■ **Exercise details**
Write out every line below that includes the word "across".

Extracted page text data
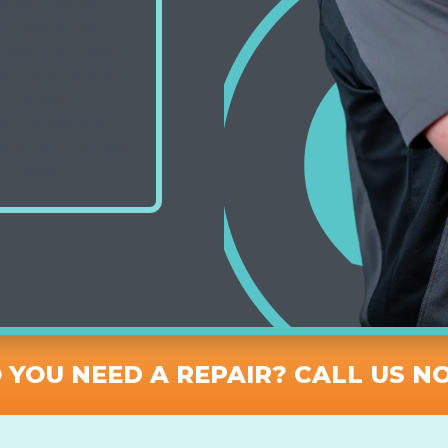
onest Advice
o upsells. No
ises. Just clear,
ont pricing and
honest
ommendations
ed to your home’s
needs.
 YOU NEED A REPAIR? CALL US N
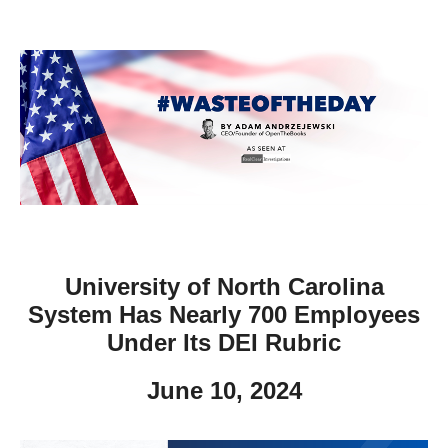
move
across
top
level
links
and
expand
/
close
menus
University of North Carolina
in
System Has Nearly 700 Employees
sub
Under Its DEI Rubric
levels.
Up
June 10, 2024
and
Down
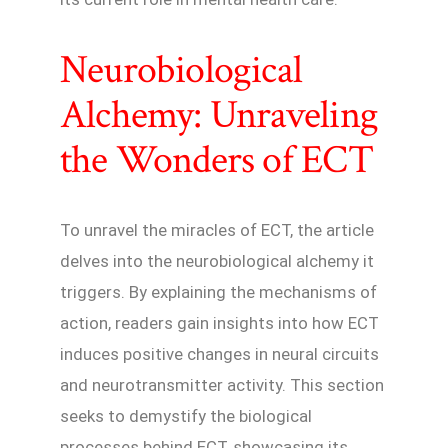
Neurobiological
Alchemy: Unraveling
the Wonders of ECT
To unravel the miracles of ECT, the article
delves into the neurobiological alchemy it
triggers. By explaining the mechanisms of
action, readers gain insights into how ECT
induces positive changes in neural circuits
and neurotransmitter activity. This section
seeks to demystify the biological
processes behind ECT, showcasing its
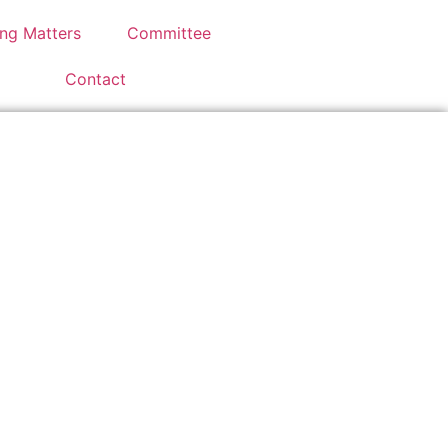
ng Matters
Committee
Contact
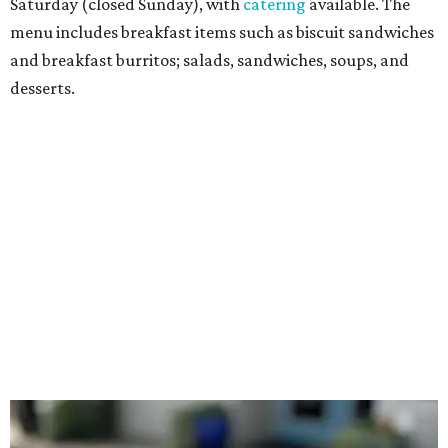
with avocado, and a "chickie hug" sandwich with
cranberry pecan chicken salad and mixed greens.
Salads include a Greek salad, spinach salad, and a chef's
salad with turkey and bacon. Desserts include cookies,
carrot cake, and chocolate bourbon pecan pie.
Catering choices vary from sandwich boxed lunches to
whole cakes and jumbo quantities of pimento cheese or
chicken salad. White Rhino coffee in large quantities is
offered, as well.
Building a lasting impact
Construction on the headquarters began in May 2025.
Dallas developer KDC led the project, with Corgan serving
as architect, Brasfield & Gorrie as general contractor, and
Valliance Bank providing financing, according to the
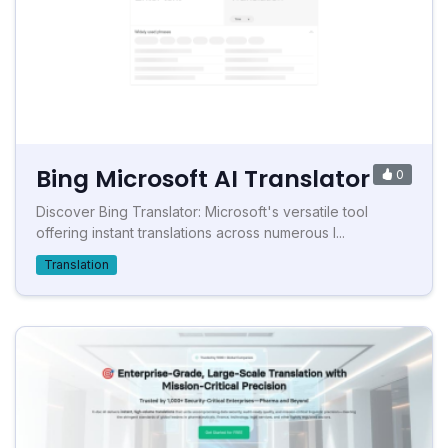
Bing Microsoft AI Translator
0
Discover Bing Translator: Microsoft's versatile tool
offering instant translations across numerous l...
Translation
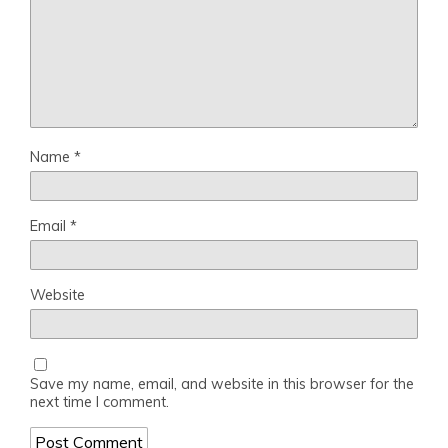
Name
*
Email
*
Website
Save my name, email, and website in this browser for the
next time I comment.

--

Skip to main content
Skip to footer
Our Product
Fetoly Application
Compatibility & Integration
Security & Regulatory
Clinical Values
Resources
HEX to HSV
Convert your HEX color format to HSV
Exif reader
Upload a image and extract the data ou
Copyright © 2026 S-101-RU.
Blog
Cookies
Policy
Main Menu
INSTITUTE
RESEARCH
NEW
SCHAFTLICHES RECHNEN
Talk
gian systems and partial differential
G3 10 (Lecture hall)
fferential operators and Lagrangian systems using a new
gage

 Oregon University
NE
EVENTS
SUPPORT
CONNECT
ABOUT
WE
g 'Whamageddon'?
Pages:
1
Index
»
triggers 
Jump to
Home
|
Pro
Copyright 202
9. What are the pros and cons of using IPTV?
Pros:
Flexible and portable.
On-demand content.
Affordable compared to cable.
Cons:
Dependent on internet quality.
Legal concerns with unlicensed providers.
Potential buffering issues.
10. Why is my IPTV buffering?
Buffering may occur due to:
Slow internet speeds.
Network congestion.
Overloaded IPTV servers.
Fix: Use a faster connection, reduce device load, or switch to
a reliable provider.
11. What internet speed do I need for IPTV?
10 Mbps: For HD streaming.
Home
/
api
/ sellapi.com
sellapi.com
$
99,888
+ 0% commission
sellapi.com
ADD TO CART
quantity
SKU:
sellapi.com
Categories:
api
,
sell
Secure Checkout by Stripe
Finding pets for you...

■ **Task output**
across
offering instant translations across numerous l...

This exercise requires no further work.